Liebe Freunde und Feinde von Stilum Curiae, in weniger als zwei Monaten - am 7. November- wird ein Außerordentliches Treffen des Rates des Malteser Ordens stattfinden, aus dem nach dem Tod von Fra Giacomo Della Torre entweder ein neuer Großmeister oder ein Leutnant ad interim hervorgehen wird. In der Zwischenzeit tut die Gruppe, die nach dem erzwungenen Rücktritt von Matthew Festing ( der jedoch einer der wenigen ist, die zum Großmeister gewählt werden können...) an der Macht ist- d.h. die von Albrecht von Boeselager geführte deutsche Gruppe - alles,was sie kann, um zu verhindern, daß die Macht ihrem Zugriff entgleitet- auch wenn sie nicht wenig Gewalt anwenden muß. 

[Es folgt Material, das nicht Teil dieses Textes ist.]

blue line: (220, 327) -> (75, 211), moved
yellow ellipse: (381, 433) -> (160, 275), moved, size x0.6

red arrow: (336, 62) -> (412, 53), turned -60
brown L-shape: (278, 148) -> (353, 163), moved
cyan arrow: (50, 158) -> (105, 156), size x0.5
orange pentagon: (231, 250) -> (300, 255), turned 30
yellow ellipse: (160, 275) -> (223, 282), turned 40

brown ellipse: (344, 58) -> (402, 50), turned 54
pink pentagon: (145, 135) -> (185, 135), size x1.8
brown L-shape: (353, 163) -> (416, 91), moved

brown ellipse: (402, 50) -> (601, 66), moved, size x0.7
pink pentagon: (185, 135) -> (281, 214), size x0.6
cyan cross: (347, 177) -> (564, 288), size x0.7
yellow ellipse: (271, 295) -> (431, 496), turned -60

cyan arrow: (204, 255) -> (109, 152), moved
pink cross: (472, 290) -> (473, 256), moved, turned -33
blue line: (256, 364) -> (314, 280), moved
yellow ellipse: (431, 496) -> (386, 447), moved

Einer der Ritter aus Südamerika hat eine Klage über das ziemlich schmutzige Spiel, das da gespielt wird, verfaßt.  Lesen Sie:

Lieber Tosatti, 

ich folge von Südamerika aus Ihrem blog mit großem Interesse und beglückwünsche Sie zu den wertvollen Informationen und Kommentaren, die er enthält. Im Hinblick auf die Lage beim Malteser Orden möchte ich etwas erklären, das vielleicht für Ihre Leser interessant ist. 

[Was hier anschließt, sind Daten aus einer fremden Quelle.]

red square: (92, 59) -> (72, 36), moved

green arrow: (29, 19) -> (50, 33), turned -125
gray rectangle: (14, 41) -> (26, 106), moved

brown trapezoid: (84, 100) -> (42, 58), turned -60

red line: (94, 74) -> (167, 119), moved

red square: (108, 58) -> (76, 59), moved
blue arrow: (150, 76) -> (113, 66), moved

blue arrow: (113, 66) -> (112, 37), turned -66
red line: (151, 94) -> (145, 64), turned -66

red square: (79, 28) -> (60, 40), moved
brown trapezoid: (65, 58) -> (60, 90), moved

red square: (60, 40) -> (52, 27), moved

Anfang Juli haben vier Vereinigungen des Malteser Ordens  - die der  USA und Kanadas - einen Brief an Kardinal Becciu in seiner besonderen Rolle als Spezial-Delegierter des Papstes für die Beziehungen zum Malteser Orden geschickt, und darin u.a. ihre Bedenken im Hinblick auf die Veränderung der Verfassungs-Charta und des Gesetzes-Kodex des Ordens ausgedrückt. Als Antwort darauf haben die Groß-Priorate (die alle nicht von gewählten Groß-Prioren sondern von Verwaltern, die der vorherige Großmeister ernannt hat, geleitet werden) und die nationalen Vereinigungen Europas und des Libanons, Vereinigungen, die der Führung des deutsche Vereinigung folgen, die jetzt durch den Großkanzler des Ordens und dem Souveränen Rat durch Mitglieder und Verbündete geleitet werden, einen Brief geschrieben, der diese Bedenken der Nordamerikanischen Vereinigungen leugnet und die Position des Großkanzlers unterstützt.

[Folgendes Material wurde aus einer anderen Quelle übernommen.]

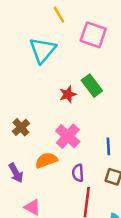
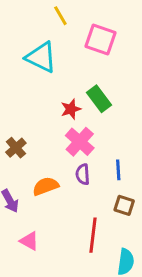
cyan triangle: (42, 50) -> (41, 57), turned -44
pink cross: (68, 136) -> (80, 142), moved
purple semicircle: (78, 173) -> (83, 174), moved

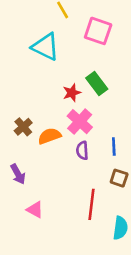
orange semicircle: (46, 186) -> (49, 136), moved

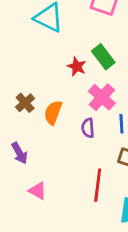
red star: (72, 93) -> (77, 67), turned -30
pink cross: (80, 122) -> (102, 97), moved
orange semicircle: (49, 136) -> (53, 113), turned -50

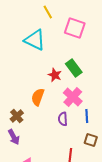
brown cross: (25, 103) -> (17, 116), moved
orange semicircle: (53, 113) -> (38, 97), moved

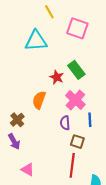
cyan triangle: (35, 40) -> (36, 41), turned -30
brown square: (91, 140) -> (77, 142), moved

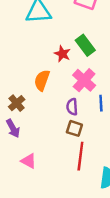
brown square: (77, 142) -> (74, 128), moved

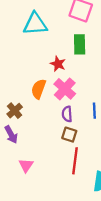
green rectangle: (85, 45) -> (80, 44), moved, turned 36
pink cross: (84, 80) -> (65, 89), moved
pink triangle: (29, 161) -> (26, 165), turned 35

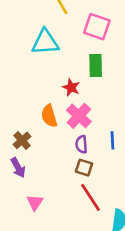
orange semicircle: (39, 89) -> (49, 116), turned -36
red line: (75, 161) -> (90, 197), turned -40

Trotz der großen Mitgliederzahl der Nordamerikanischen Vereinigungen ( rund ein Drittel aller Ordensmitglieder) wird auf irreleitende Weise gesagt, daß ihre Vereinigungen (das sind vier) im Hinblick auf die große Anzahl der Europäischen Vereinigungen nur eine kleine Gruppe darstellen. 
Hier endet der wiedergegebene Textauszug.